Il Tribunale di Milano, sezione Lavoro, ha condannato in primo grado l'eurodeputata di Alleanza Verdi e Sinistra Ilaria Salis al pagamento di oltre 300.900 euro, oltre a 10mila euro per le spese legali, nell'ambito della controversia portata avanti da due ex collaboratori che avevano impugnato il licenziamento avvenuto senza giusta causa e senza preavviso.

Secondo quanto emerge dalla decisione del giudice Franco Caroleo, l'allontanamento disposto nei confronti dei due assistenti nel febbraio 2025 è stato ritenuto appunto privo di giusta causa e senza preavviso. I collaboratori erano stati assunti con un accordo valevole fino alla conclusione del mandato parlamentare europeo, fissata al 16 luglio 2029, e percepivano una retribuzione mensile compresa tra circa 2900 e 3mila euro. I rapporti sarebbero stati interrotti pochi mesi dopo l'elezione di Salis al Parlamento europeo, avvenuta nel giugno 2024, con motivazioni riconducibili, secondo quanto comunicato agli interessati, al venir meno del rapporto fiduciario e a una presunta insoddisfazione per l'attività svolta.
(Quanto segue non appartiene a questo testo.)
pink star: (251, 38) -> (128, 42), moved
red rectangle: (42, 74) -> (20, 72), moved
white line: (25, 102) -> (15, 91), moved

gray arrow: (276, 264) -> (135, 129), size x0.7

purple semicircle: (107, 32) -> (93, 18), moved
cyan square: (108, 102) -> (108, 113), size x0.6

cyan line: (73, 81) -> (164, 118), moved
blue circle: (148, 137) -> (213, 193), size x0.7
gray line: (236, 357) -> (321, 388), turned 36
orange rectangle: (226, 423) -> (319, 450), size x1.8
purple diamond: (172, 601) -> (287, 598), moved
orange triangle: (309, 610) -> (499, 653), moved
Nelle motivazioni il giudice evidenzia che l'onere di dimostrare la legittimità del licenziamento spettava alla datrice di lavoro. La contumacia di Salis nel procedimento, si legge nel provvedimento, non ha consentito di fornire elementi a sostegno della sussistenza della giusta causa, circostanza che ha portato il Tribunale a riconoscere ai due ex dipendenti un risarcimento parametrato ai compensi che avrebbero percepito fino alla naturale scadenza dei rispettivi contratti, oltre alle spese legali.
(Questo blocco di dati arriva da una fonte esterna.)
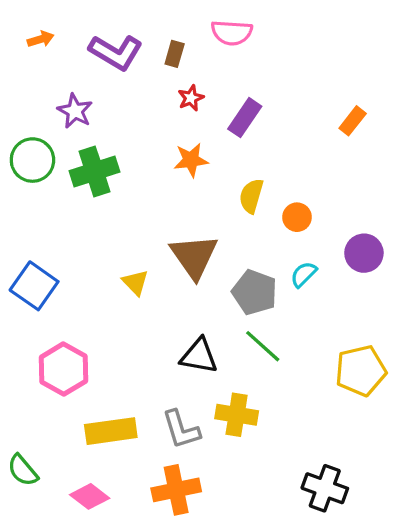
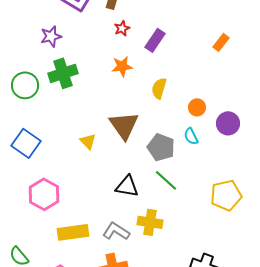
purple star: (75, 111) -> (51, 36), turned 30
green circle: (32, 160) -> (25, 85), moved
orange circle: (297, 217) -> (197, 107), moved
cyan semicircle: (304, 274) -> (191, 136), turned -72
gray L-shape: (181, 429) -> (116, 231), turned 140

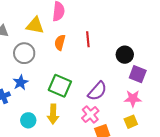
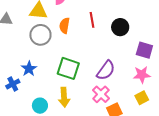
gray circle: (24, 53) -> (40, 35), moved
black circle: (125, 55) -> (120, 27), moved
Dopo la diffusione della decisione del Tribunale, l'onorevole Ilaria Salis ha diffuso una nota nella quale ha comunicato che la pronuncia è già stata impugnata. "Si tratta di una decisione che contesto integralmente e che ho già impugnato. Il procedimento è attualmente pendente in appello e sono pertanto fiduciosa che il successivo grado di giudizio consentirà di accertare correttamente i fatti".

Nel comunicato Ilaria Salis sostiene inoltre che "la decisione di interrompere la collaborazione con i due assistenti non è stata arbitraria, improvvisa né priva di motivazioni. Era diventata, al contrario, necessaria per tutelare il corretto esercizio del mio mandato parlamentare, le risorse pubbliche affidate alla mia responsabilità e, in ultima analisi, le persone che rappresento".

L'eurodeputata contesta anche le modalità con cui si è svolto il giudizio di primo grado. "Vi è, inoltre, un profilo particolarmente grave, ai limiti del surreale. Non ho infatti avuto la possibilità di difendermi nel giudizio di primo grado (svoltosi in mia assenza e a mia insaputa) perché, pur essendo perfettamente note le modalità con cui notificarmi gli atti – sarebbe stato sufficiente inviare una comunicazione alla mia casella di posta elettronica o alla mia PEC –, la notifica non mi è mai pervenuta. Data la mia incolpevole assenza, il Tribunale ha pronunciato la propria decisione esclusivamente sulla base degli elementi acquisiti dai ricorrenti. Confido che il giudizio di appello possa fare piena chiarezza sulla vicenda".